Wie aus dem Abschnitt A.3 Methode und Gliederung zu ersehen ist, war ein Ziel der Arbeit, über einen langen Zeitraum von mehr als zwei Jahrhunderten die Vorgänge um den Tod der einzelnen Mitglieder einer Dynastie, in diesem Fall der Wittelsbacher, zu erarbeiten und darzulegen. Diesem Anliegen folgend wurden alle Quellen angeführt, also auch bekannte, wobei man sich stets fragen kann, wem das "Bekannte" denn wirklich bekannt ist. Die Arbeit wendet sich nicht nur an eine kleine Gruppe von Fachspezialisten, sondern an eine größere Öffentlichkeit, an die große Allgemeinheit der Historiker und landesgeschichtliche Interessierte. Dazu ist es notwendig, mehrfach zitierte, aber nicht allen bekannte Historiographen vorzustellen, um dem Leser zu ermöglichen, den Aussagewert ihrer Quellen einschätzen zu können. Bleibt zu erwähnen, dass sich in den relevanten Archiven in Bayern - trotz mehrfacher Nachfrage - keine der vom Rezensenten angemahnten, weiteren Rechnungen und finanziellen Quellen außer den in der Arbeit bereits verwendeten finden lassen.

Erst auf der beschriebenen breiten Basis ist es möglich, mentalitätsgeschichtliche Entwicklungen aufzuzeigen und Vergleiche anzustellen.
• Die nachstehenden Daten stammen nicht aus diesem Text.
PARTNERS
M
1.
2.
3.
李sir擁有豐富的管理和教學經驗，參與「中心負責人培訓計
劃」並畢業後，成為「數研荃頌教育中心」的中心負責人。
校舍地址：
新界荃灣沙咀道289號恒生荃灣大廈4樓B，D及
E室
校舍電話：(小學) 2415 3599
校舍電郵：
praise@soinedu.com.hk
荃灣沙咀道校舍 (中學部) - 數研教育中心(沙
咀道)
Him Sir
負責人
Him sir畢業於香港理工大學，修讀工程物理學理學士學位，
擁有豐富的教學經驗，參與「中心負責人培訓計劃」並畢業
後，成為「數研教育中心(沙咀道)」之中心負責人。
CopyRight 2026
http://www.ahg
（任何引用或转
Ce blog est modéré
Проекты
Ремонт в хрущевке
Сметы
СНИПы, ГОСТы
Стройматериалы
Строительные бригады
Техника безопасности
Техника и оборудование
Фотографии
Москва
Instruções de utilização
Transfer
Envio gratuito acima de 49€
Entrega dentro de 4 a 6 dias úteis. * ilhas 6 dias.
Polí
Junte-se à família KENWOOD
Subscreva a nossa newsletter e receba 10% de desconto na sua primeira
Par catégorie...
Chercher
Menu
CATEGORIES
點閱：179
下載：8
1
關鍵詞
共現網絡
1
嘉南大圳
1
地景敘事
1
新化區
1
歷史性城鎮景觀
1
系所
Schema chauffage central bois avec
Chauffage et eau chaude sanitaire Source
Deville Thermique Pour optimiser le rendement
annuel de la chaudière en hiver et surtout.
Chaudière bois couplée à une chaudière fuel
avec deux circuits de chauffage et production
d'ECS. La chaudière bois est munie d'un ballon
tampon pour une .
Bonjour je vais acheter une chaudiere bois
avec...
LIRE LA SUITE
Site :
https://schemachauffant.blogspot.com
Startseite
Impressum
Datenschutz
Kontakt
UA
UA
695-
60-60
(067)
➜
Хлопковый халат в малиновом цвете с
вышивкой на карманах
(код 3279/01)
Die bisherige Forschung ging von ausgewählten Einzelbeispielen aus, an Hand deren dann theoretische Überlegungen angestellt wurden. Wurden bisher einzelne Aspekte aus verschiedenen Zeiträumen verglichen, so bietet die rezensierte Arbeit ein ganzes, bereits zusammengesetztes Puzzle an, das einer umfassenden Einordnung auch standhalten kann.
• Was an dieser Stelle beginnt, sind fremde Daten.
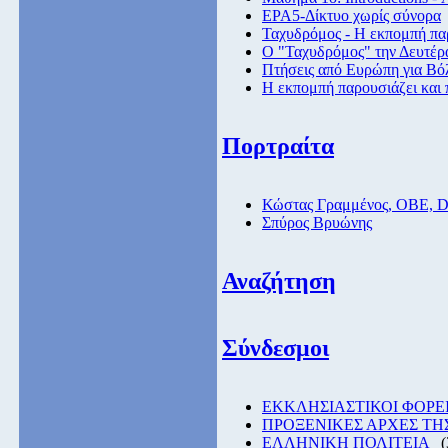
ΕΡΑ5-Δίκτυο χωρίς σύνορα
Ταχυδρόμος - Η εκπομπή παρ
Ο "Ταχυδρόμος" την Δευτέρα
Πτήσεις από Eυρώπη για Βόλ
Η εκπομπή παρουσιάζει και 
Πορτραίτα
Κώστας Γραμμένος, ΟΒΕ, 
Σπύρος Βρυώνης
Αναζήτηση
Σύνδεσμοι
EKKΛΗΣΙΑΣΤΙΚΟΙ ΦΟΡΕ
ΠΡΟΞΕΝΙΚΕΣ ΑΡΧΕΣ Τ
ΕΛΛΗΝΙΚΗ ΠΟΛΙΤΕΙΑ
(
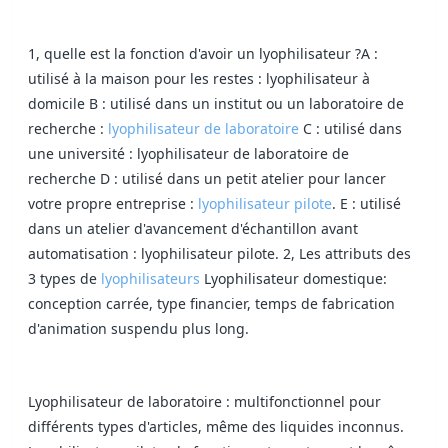
1, quelle est la fonction d'avoir un lyophilisateur ?A :
utilisé à la maison pour les restes : lyophilisateur à
domicile B : utilisé dans un institut ou un laboratoire de
recherche :
lyophilisateur de laboratoire
C : utilisé dans
une université : lyophilisateur de laboratoire de
recherche D : utilisé dans un petit atelier pour lancer
votre propre entreprise :
lyophilisateur pilote
. E : utilisé
dans un atelier d'avancement d'échantillon avant
automatisation : lyophilisateur pilote. 2, Les attributs des
3 types de
lyophilisateurs
Lyophilisateur domestique:
conception carrée, type financier, temps de fabrication
d'animation suspendu plus long.
Lyophilisateur de laboratoire : multifonctionnel pour
différents types d'articles, même des liquides inconnus.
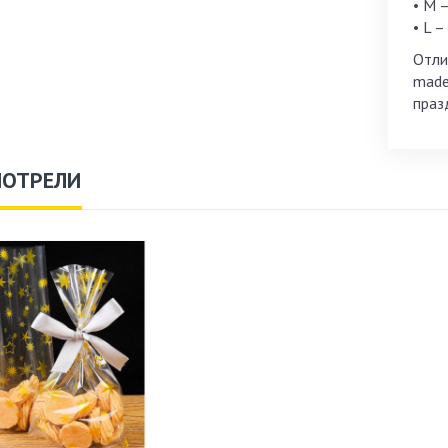
• M 
• L –
Отли
made
праз
МОТРЕЛИ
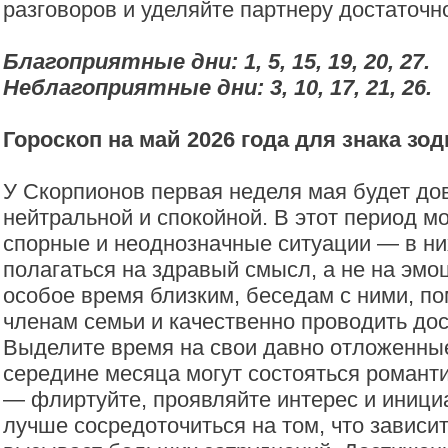
разговоров и уделяйте партнеру достаточн
Благоприятные дни: 1, 5, 15, 19, 20, 27.
Неблагоприятные дни: 3, 10, 17, 21, 26.
Гороскоп на май 2026 года для знака зо
У Скорпионов первая неделя мая будет до
нейтральной и спокойной. В этот период мо
спорные и неоднозначные ситуации — в н
полагаться на здравый смысл, а не на эмо
особое время близким, беседам с ними, 
членам семьи и качественно проводить дос
Выделите время на свои давно отложенные
середине месяца могут состояться романт
— флиртуйте, проявляйте интерес и инициа
лучше сосредоточиться на том, что зависит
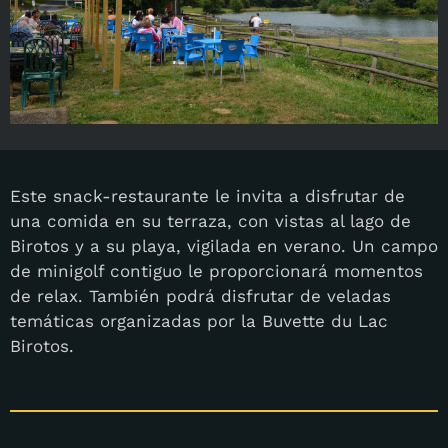
Este snack-restaurante le invita a disfrutar de
una comida en su terraza, con vistas al lago de
Birotos y a su playa, vigilada en verano. Un campo
de minigolf contiguo le proporcionará momentos
de relax. También podrá disfrutar de veladas
temáticas organizadas por la Buvette du Lac
Birotos.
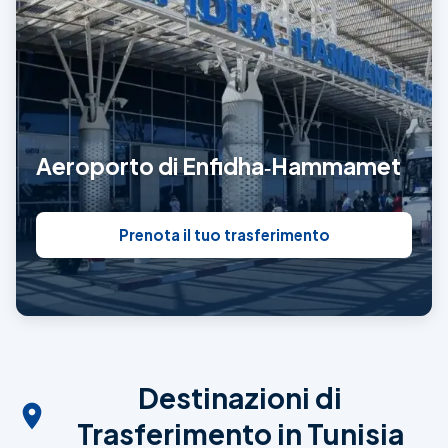
Aeroporto di Enfidha‑Hammamet
Prenota il tuo trasferimento
Destinazioni di
Trasferimento in Tunisia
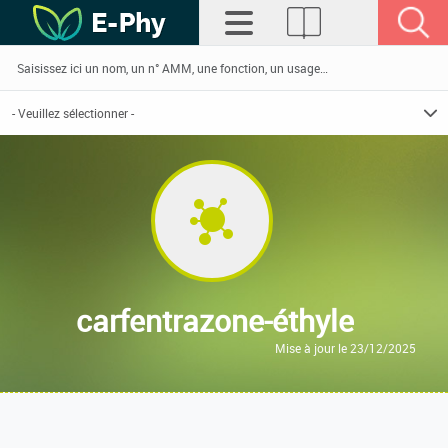
carfentrazone-éthyle
Mise à jour le 23/12/2025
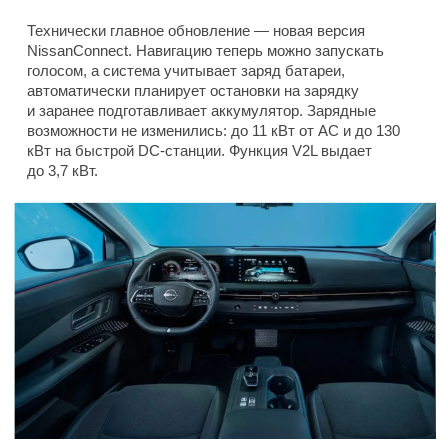
Технически главное обновление — новая версия
NissanConnect. Навигацию теперь можно запускать
голосом, а система учитывает заряд батареи,
автоматически планирует остановки на зарядку
и заранее подготавливает аккумулятор. Зарядные
возможности не изменились: до 11 кВт от AC и до 130
кВт на быстрой DC-станции. Функция V2L выдает
до 3,7 кВт.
Teil II. Analyse der Vorgänge, Vergleich mit anderen Personengruppen setzt sich u.a. detailliert mit der Thematik der Sterbe- und Begräbnisrituale auseinander, geht auf die grundlegende Forschung ein und bietet ein breites Spektrum an Vergleichsbeispielen. Die Abläufe der Rituale in Bayern werden gemessen an der allgemeinen Entwicklung sowie an den speziellen Ausprägungen bei anderen Personengruppen; dabei werden die Unterschiede bzw. Übereinstimmungen herausgestellt, die in der Stellung innerhalb der Hierarchie sowie in der persönlichen Haltung der Wittelsbacher begründet sind. Die systematisch erarbeiteten Tatsachen sollen allerdings bewußt für sich selbst sprechen. Auf eine Diskussion der reichlich vorhandenen Literatur, die wie beschrieben auf Einzelbeispielen fußt, wurde deshalb weitgehend verzichtet.
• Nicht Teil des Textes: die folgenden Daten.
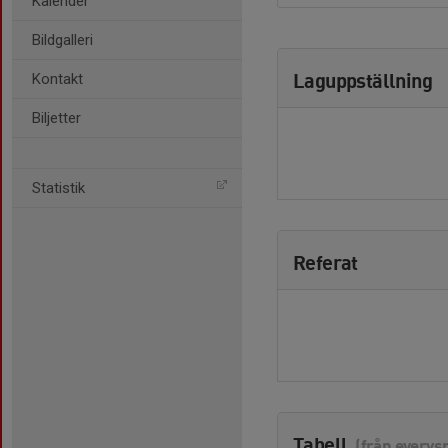
Kalender
Bildgalleri
Laguppställning
Kontakt
Biljetter
Statistik
Referat
Tabell
(från everys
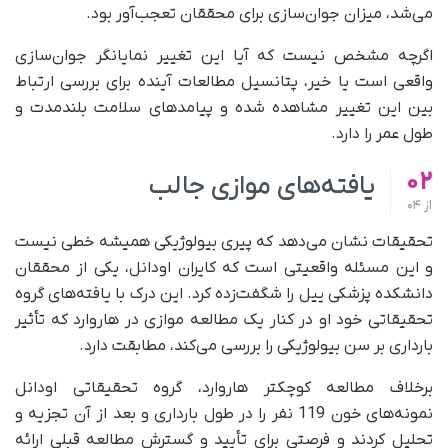
می‌شد، میزان جوان‌سازی برای محققان تعجب‌آور بود.
اگرچه مشخص نیست که آیا این تغییر نمایانگر جوان‌سازی
واقعی است یا خیر، پتانسیل مطالعات آینده برای بررسی ارتباط
بین این تغییر مشاهده ‌شده و پیامدهای سلامت بلندمدت و
طول عمر را دارد.
02
یافته‌های موازی جالب
از
04
تحقیقات نشان می‌دهد که پیری بیولوژیکی همیشه خطی نیست
و این مسئله واقعیتی است که کایران اودانل، یکی از محققان
دانشکده پزشکی ییل را شگفت‌زده کرد. این درک با یافته‌های گروه
تحقیقاتی خود او در کنار یک مطالعه موازی در هاروارد که تأثیر
بارداری بر سن بیولوژیکی را بررسی می‌کند، مطابقت دارد.
برخلاف مطالعه کوچکتر هاروارد، گروه تحقیقاتی اودانل
نمونه‌های خون 119 نفر را در طول بارداری و بعد از آن تجزیه و
تحلیل کردند و فرصتی برای تأیید و گسترش مطالعه قبلی ارائه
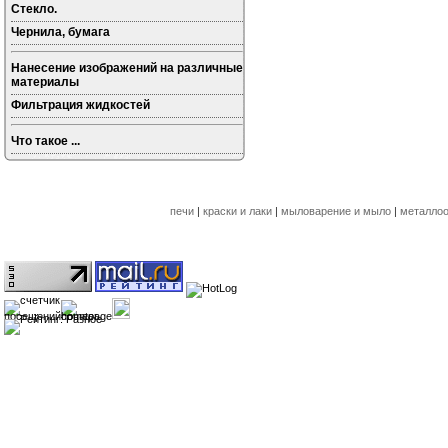
Стекло.
Чернила, бумага
Нанесение изображений на различные
материалы
Фильтрация жидкостей
Что такое ...
печи
|
краски и лаки
|
мыловарение и мыло
|
металлоо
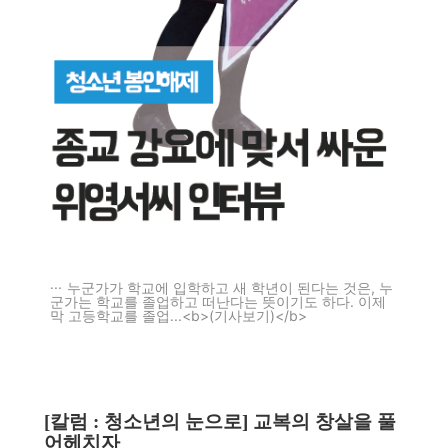
누군가가 학교에 입학하고 새 학년이 된다는 것은, 누
군가는 학교를 졸업하고 떠난다는 뜻이기도 하다. 이제
막 고등학교를 졸업...<b>(기사보기)</b>
[칼럼 : 청소년의 눈으로] 교복의 창살을 풀
어헤치자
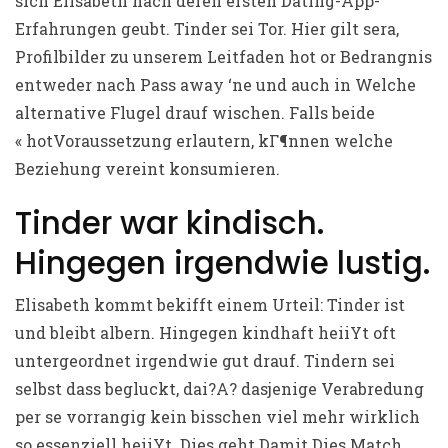
sich Elisabeth nach deren ersten Dating-App-
Erfahrungen geubt. Tinder sei Tor. Hier gilt sera,
Profilbilder zu unserem Leitfaden hot or Bedrangnis
entweder nach Pass away ‘ne und auch in Welche
alternative Flugel drauf wischen. Falls beide
« hotVoraussetzung erlautern, kГ¶nnen welche
Beziehung vereint konsumieren.
Tinder war kindisch.
Hingegen irgendwie lustig.
Elisabeth kommt bekifft einem Urteil: Tinder ist
und bleibt albern. Hingegen kindhaft heiiYt oft
untergeordnet irgendwie gut drauf. Tindern sei
selbst dass begluckt, dai?A? dasjenige Verabredung
per se vorrangig kein bisschen viel mehr wirklich
so essenziell heiiYt. Dies geht Damit Dies Match,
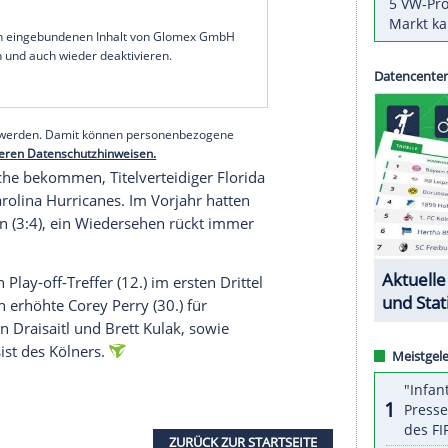
dier mit einem
Treffer
und einem
Assist
zum 4:1-
bfinalspiel
der
Play-offs
. In der Best-of-seven-
haben drei
Matchbälle
.
n wichtiges Spiel zu Hause gewonnen", sagte
iterkommen perfekt zu machen, bietet sich
it) in
Dallas
. "Das wird das schwerste Spiel der
 dieser Situation", mahnte Draisaitl.
serer Redaktion eingebundenen Inhalt von Glomex GmbH
nzeigen lassen und auch wieder deaktivieren.
halte angezeigt werden. Damit können personenbezogene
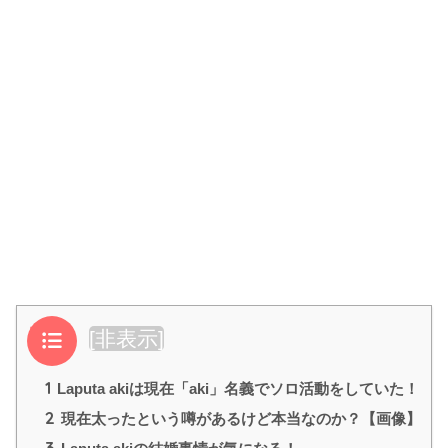
目次
[
非表示
]
1
Laputa akiは現在「aki」名義でソロ活動をしていた！
2
現在太ったという噂があるけど本当なのか？【画像】
3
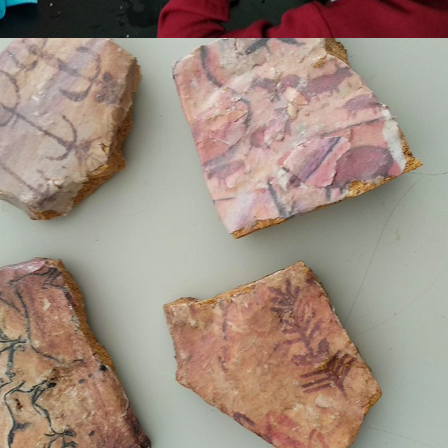
Proyectos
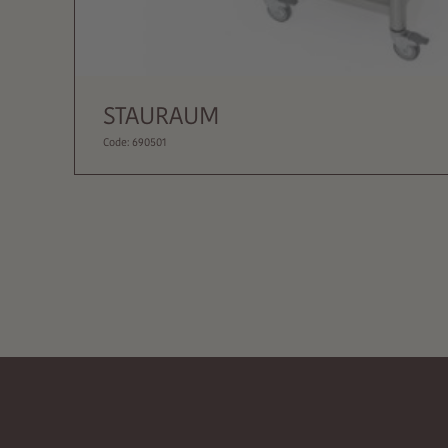
STAURAUM
Code: 690501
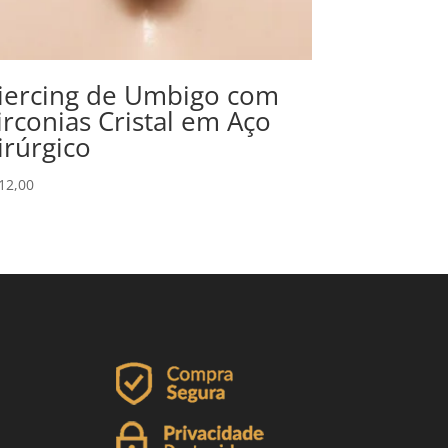
iercing de Umbigo com
irconias Cristal em Aço
irúrgico
12,00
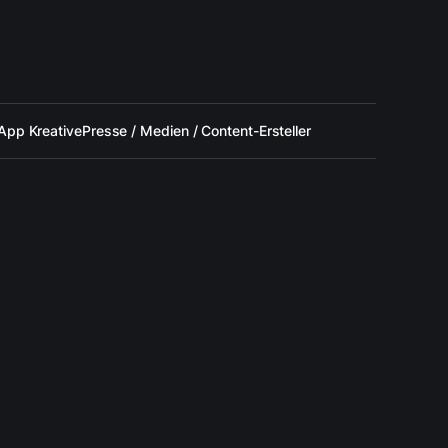
App Kreative
Presse / Medien / Content-Ersteller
Speziell die politische Bedeutung der Memoria wird profund erarbeitet und diskutiert im dritten Teil der Arbeit, der sich mit den Grablegen befasst, die Stelle, an der diese Einschätzung ihren richtigen Platz hat. Dieses Kapitel wird in der Rezension lediglich mit einem einzigen Satz erwähnt. Der interdisziplinäre Ansatz, die enge Verknüpfung von Geschichte und Kunst, mit dessen Hilfe der bedeutenden Frage der Memoria nachgegangen wird, wurde nicht gesehen. Bei jeder einzelnen Grablege wird u.a. untersucht, in welcher Form die liturgische Memoria inszeniert wurde, welche Orden damit betraut waren, warum etwa eine Grablege in die Residenzstadt verlegt und dort ein Kollegiatstift errichtet wurde. Die Wahl der gestalterischen Form der Grabmäler, ihre räumliche Anordnung, meist in direkter Verbindung mit einem Altar, an dem die Gottesdienste und Gebete stattfanden, die Auszeichnung und Aufwertung der Grablege durch Reliquien sind wichtige Elemente der Memoria und damit der würdigen Repräsentation eines Herrschergeschlechts. Auch in diesem Abschnitt ermöglicht ein weitläufig angelegter Vergleich mit anderen Herrscherhäusern die Einordnung der Wittelsbacher.

Anmerkung der Redaktion:
Jean-Marie Moeglin hat auf eine Replik verzichtet.